Bacterial secretion systems are protein complexes present on the cell membranes of bacteria for secretion of substances. Specifically, they are the cellular devices used by pathogenic bacteria to secrete their virulence factors (mainly of proteins) to invade the host cells. They can be classified into different types based on their specific structure, composition and activity. Generally, proteins can be secreted through two different processes. One process is a one-step mechanism in which proteins from the cytoplasm of bacteria are transported and delivered directly through the cell membrane into the host cell. Another involves a two-step activity in which the proteins are first transported out of the inner cell membrane, then deposited in the periplasm, and finally through the outer cell membrane into the host cell.

These major differences can be distinguished between Gram-negative diderm bacteria and Gram-positive monoderm bacteria. But the classification is by no means clear and complete. There are at least eight types specific to Gram-negative bacteria, four to Gram-positive bacteria, while two are common to both. In addition, there is appreciable difference between diderm bacteria with lipopolysaccharide on the outer membrane (diderm-LPS) and those with mycolic acid (diderm-mycolate).

The export pathway is responsible for crossing the inner cell membrane in diderms, and the only cell membrane in monoderms.

The general secretion (Sec) involves secretion of unfolded proteins that first remain inside the cells. In Gram-negative bacteria, the secreted protein is sent to either the inner membrane or the periplasm. But in Gram-positive bacteria, the protein can stay in the cell or is mostly transported out of the bacteria using other secretion systems. Among Gram-negative bacteria, Escherichia coli, Vibrio cholerae, Klebsiella pneumoniae, and Yersinia enterocolitica use the Sec system. Staphylococcus aureus and Listeria monocytogenes are Gram-positive bacteria that use the Sec system.
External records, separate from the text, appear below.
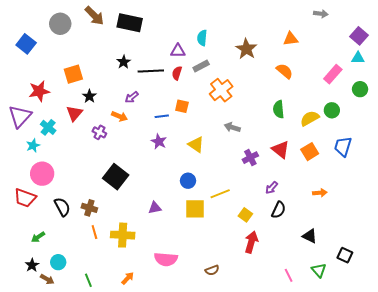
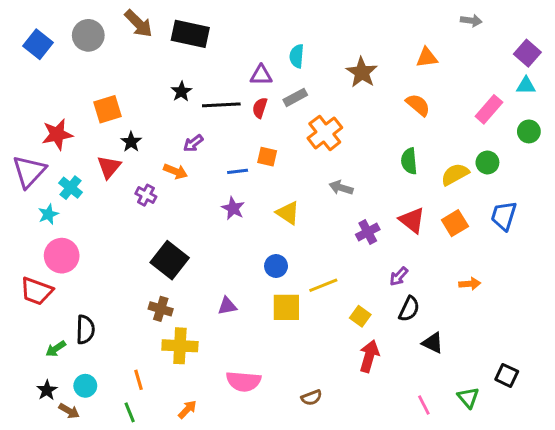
blue square: (26, 44) -> (38, 44), moved
black semicircle: (62, 207) -> (85, 330), moved, turned 30
brown cross: (89, 208) -> (161, 309), moved
orange line: (94, 232) -> (139, 380), moved
black triangle: (310, 236) -> (433, 343), moved

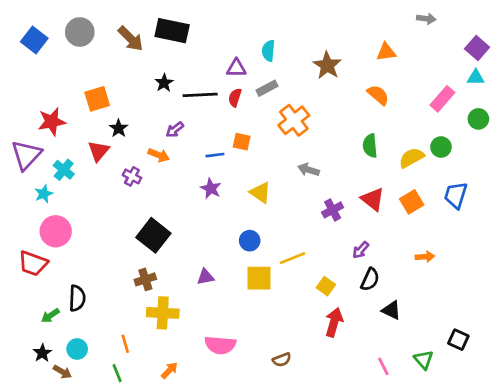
brown arrow: (139, 24) -> (131, 39), moved
brown cross: (161, 309) -> (145, 279), turned -35

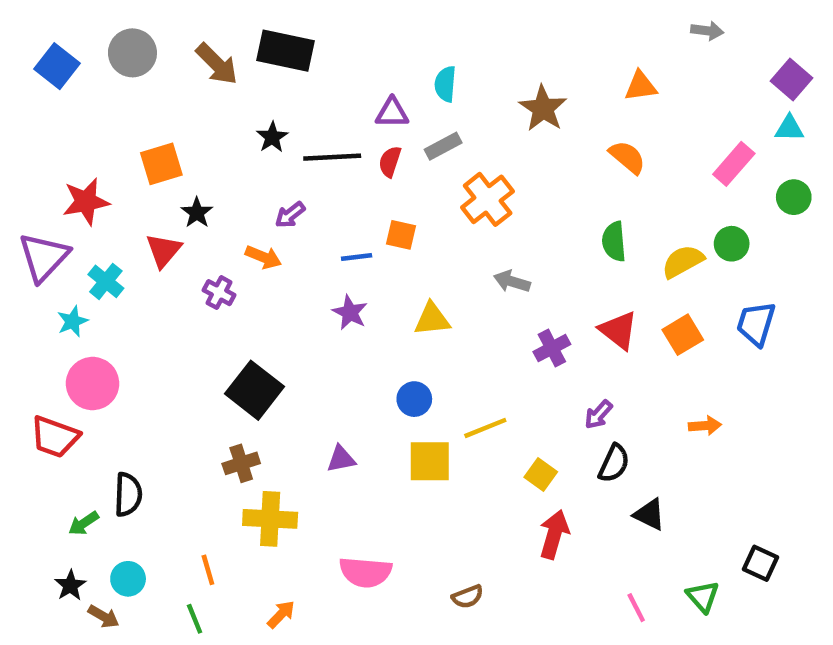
yellow triangle: (260, 192) -> (432, 319), turned -40

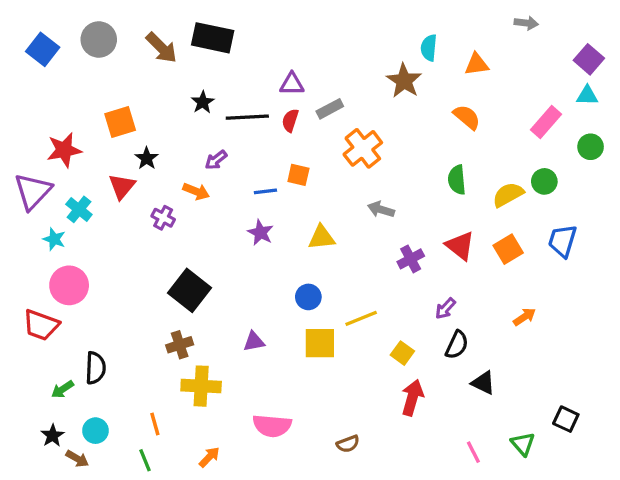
cyan semicircle: (445, 84) -> (429, 48), moved
cyan star: (73, 321) -> (54, 239), turned -30
orange arrow: (705, 426) -> (525, 317), turned -30

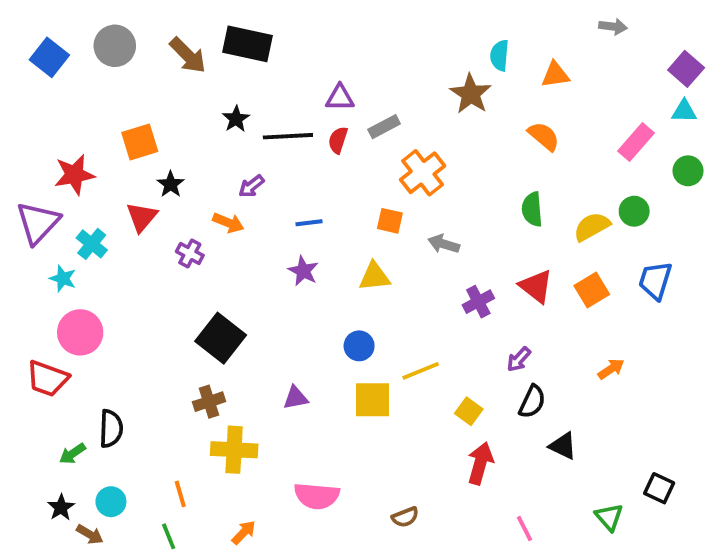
orange square: (298, 175) -> (390, 221), moved
pink line: (473, 452) -> (524, 529), moved

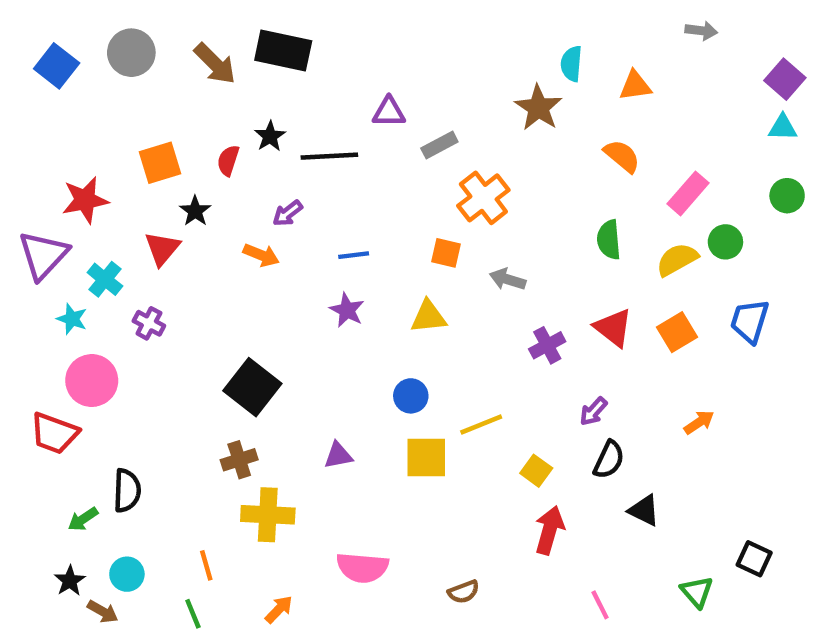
red semicircle: (338, 140) -> (228, 160), moved
pink rectangle: (636, 142) -> (688, 193), moved
purple cross: (190, 254) -> (149, 323), moved

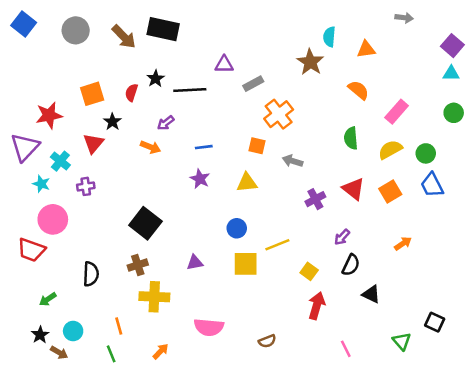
blue square: (57, 66) -> (24, 24), moved
green circle: (725, 242) -> (426, 153), moved
blue trapezoid: (750, 321) -> (432, 185), turned -44
purple cross: (149, 323) -> (86, 186), turned -36
black semicircle: (127, 491) -> (91, 274), moved

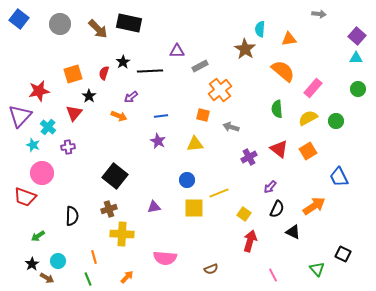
orange semicircle: (359, 90) -> (283, 71), size x1.4
blue trapezoid: (432, 185) -> (339, 177), moved
orange arrow: (403, 243) -> (314, 206), moved, size x1.6

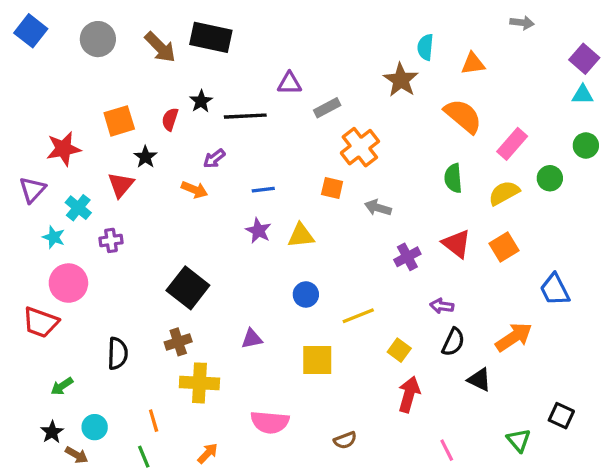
purple triangle: (20, 116) -> (32, 190), size x0.7
green circle: (336, 121) -> (550, 178), moved
yellow triangle: (195, 144) -> (301, 236), moved
purple arrow: (270, 187) -> (442, 306), turned 56
yellow square: (194, 208) -> (317, 360), moved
The Sec system utilises two different pathways for secretion: the SecA and signal recognition particle (SRP) pathways. SecA is an ATPase motor protein and has many related proteins including SecD, SecE, SecF, SegG, SecM, and SecY. SRP is a ribonucleoprotein (protein-RNA complex) that recognizes and targets specific proteins to the endoplasmic reticulum in eukaryotes and to the cell membrane in prokaryotes. The two pathways require different molecular chaperones and ultimately use a protein-transporting channel SecYEG for transporting the proteins across the inner cell membrane. In the SecA-dependent pathway, SecB acts as a chaperone, keeping the newly synthesized protein in an unfolded state and delivers it to translocon-bound SecA. Then the pre-protein is secreted to the periplasm through the SecYEG translocon. Whereas in the SRP pathway, SRP recruits the ribosome-nascent chain complex (RNC) to the cell membrane during protein synthesis. In Escherichia coli, inner membrane proteins are mainly targeted by the SRP pathway and outer membrane proteins are targeted by the SecA pathway. However, a recent selective ribosome profiling study suggest that inner membrane proteins with large periplasmic loops are targeted by the SecA pathway.

Proteins are synthesised in ribosomes by a process of serially adding amino acids, called translation. In SecA pathway, a chaperone trigger factor (TF) first bind to the exposed N-terminal signal sequence of the peptide chain. As elongation of peptide chain continues, TF is replaced by SecB. SecB specifically maintains the peptide in an unfolded state, and aids in the binding of SecA. The complex can then bind to SecYEG, by which SecA is activated by binding with ATP. Driven by ATP energy, SecA pushes the protein through the secYEG channel. SecD/F complex also helps in the pulling of the protein from the other side of the cell membrane.

The SecA pathway has also been suggested to have a co-translational targeting mechanism, meaning that the polypeptide would be targeted directly by SecA during its synthesis.

In this pathway, SRP competes with TF and binds to the N-terminal signal sequence. Proteins from inner membrane stops the process of chain elongation. The SRP then binds to a membrane receptor, FtsY. The peptide chain-SRP-FtsY complex is then transported to SecY, where peptide elongation resumes.